Das sei der Beitrag, den ihr Ressort leisten könne, um Lehrkräfte und Schulleitungen bei diesem Problemfeld zu unterstützen. Die Workshops sollen dann sowohl online als auch in Präsenz zur Verfügung gestellt werden, und zwar in ganz Österreich, weil mittlerweile die Probleme nicht mehr nur auf einzelne Landeshauptstädte begrenzt seien, so Bauer.

"Lehrer sollen keine Polizisten sein"

Lehrerinnen und Lehrer könnten sich in vielen Schulen nicht mehr auf das Wesentliche konzentrieren, sondern müssten fehlende Sprachkenntnisse ausgleichen oder kulturelle bzw. religiöse Konflikte lösen, argumentierte Bauer: "Wir dürfen aber Lehrkräfte mit dieser Verantwortung nicht alleine lassen."

Lehrer benötigten "klare Handlungsmöglichkeiten und auch unsere Rückendeckung, wenn es um ehrkulturellen Druck geht, wenn es um problematische Geschlechterbilder geht, wenn es um religiös begründete Konflikte geht", so Bauer. Sie sollten sich auf das Unterrichten konzentrieren können und keinesfalls zu Polizisten im Klassenzimmer werden.

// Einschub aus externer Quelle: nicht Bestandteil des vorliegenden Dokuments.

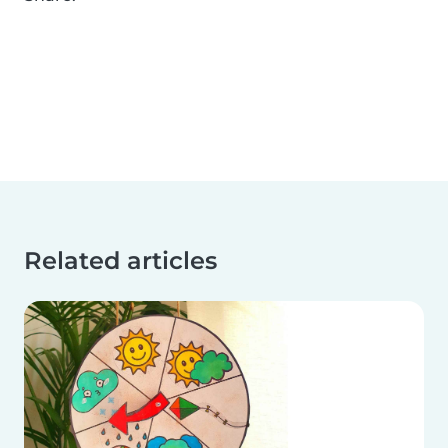
Related articles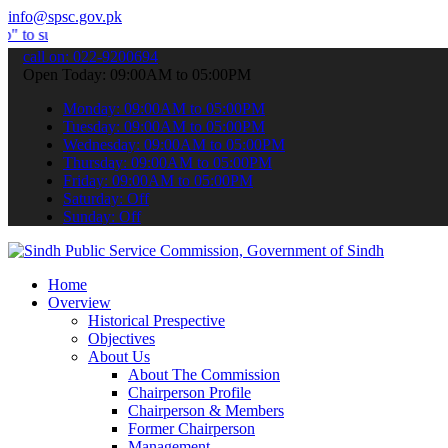
info@spsc.gov.pk
it your applications online & stay informed about the latest SPSC u
call on: 022-9200694
Open Today: 09:00AM to 05:00PM
Monday: 09:00AM to 05:00PM
Tuesday: 09:00AM to 05:00PM
Wednesday: 09:00AM to 05:00PM
Thursday: 09:00AM to 05:00PM
Friday: 09:00AM to 05:00PM
Saturday: Off
Sunday: Off
Home
Overview
Historical Prespective
Objectives
About Us
About The Commission
Chairperson Profile
Chairperson & Members
Former Chairperson
Management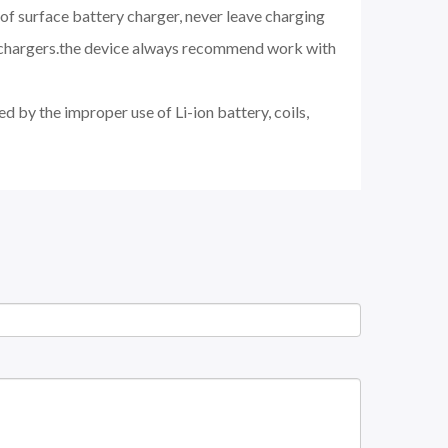
of surface battery charger, never leave charging
d chargers.the device always recommend work with
d by the improper use of Li-ion battery, coils,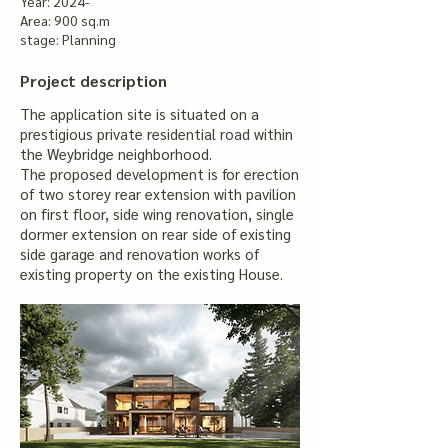
Year: 2024-
Area: 900 sq.m
stage: Planning
Project description
The application site is situated on a
prestigious private residential road within
the Weybridge neighborhood.
The proposed development is for erection
of two storey rear extension with pavilion
on first floor, side wing renovation, single
dormer extension on rear side of existing
side garage and renovation works of
existing property on the existing House.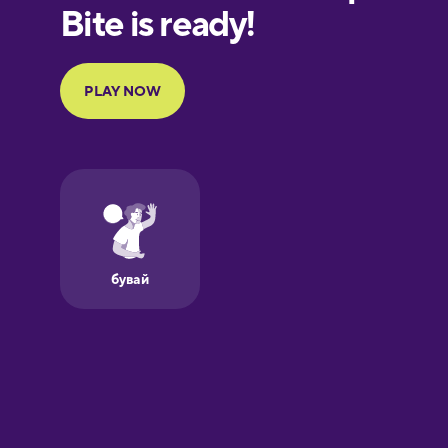
European
Portuguese
Finnish
French
Galician
German
Greek
Hawaiian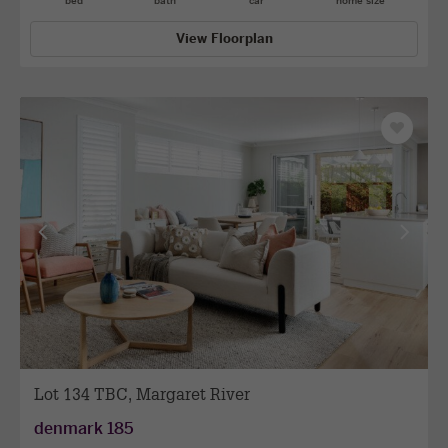
bed
bath
car
home size
View Floorplan
Save
as
favourit
View
View
previous
next
facade
facade
Lot 134 TBC, Margaret River
denmark 185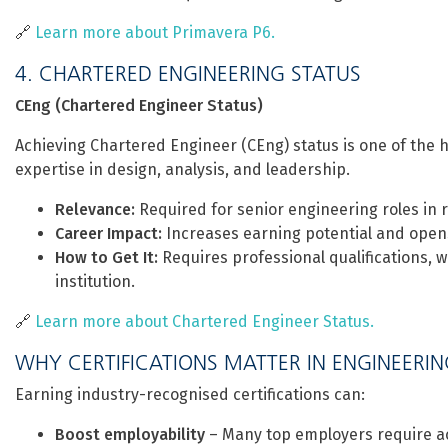
🔗
Learn more about Primavera P6.
4. CHARTERED ENGINEERING STATUS
CEng (Chartered Engineer Status)
Achieving Chartered Engineer (CEng) status is one of the h
expertise in design, analysis, and leadership.
Relevance:
Required for senior engineering roles in ra
Career Impact:
Increases earning potential and opens
How to Get It:
Requires professional qualifications,
institution.
🔗
Learn more about Chartered Engineer Status.
WHY CERTIFICATIONS MATTER IN ENGINEERI
Earning industry-recognised certifications can:
Boost employability
– Many top employers require ac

Bauer wegen Kopftuch-Demo "irritiert"

"Irritiert" zeigte sich Bauer darüber, dass die SPÖ-Vorfeldorganisationen Sozialistische Jugend und die Roten Falken mit kommunistischen Jugendorganisationen und der Initiative "Schule brennt" zu einem "Schulstreik" gegen das nun geltende Kopftuchverbot für Mädchen bis 14 aufgerufen haben.

"Anstatt sich dafür einzusetzen, dass Mädchen nicht unterdrückt werden, wird bei dieser Demonstration dazu aufgerufen, dass sich Kinder verschleiern", kritisierte Bauer. Dies sei mit ihrem Verständnis von Gleichberechtigung und "sichtbarem Aufwachsen" nicht vereinbar, betonte die Integrationsministerin.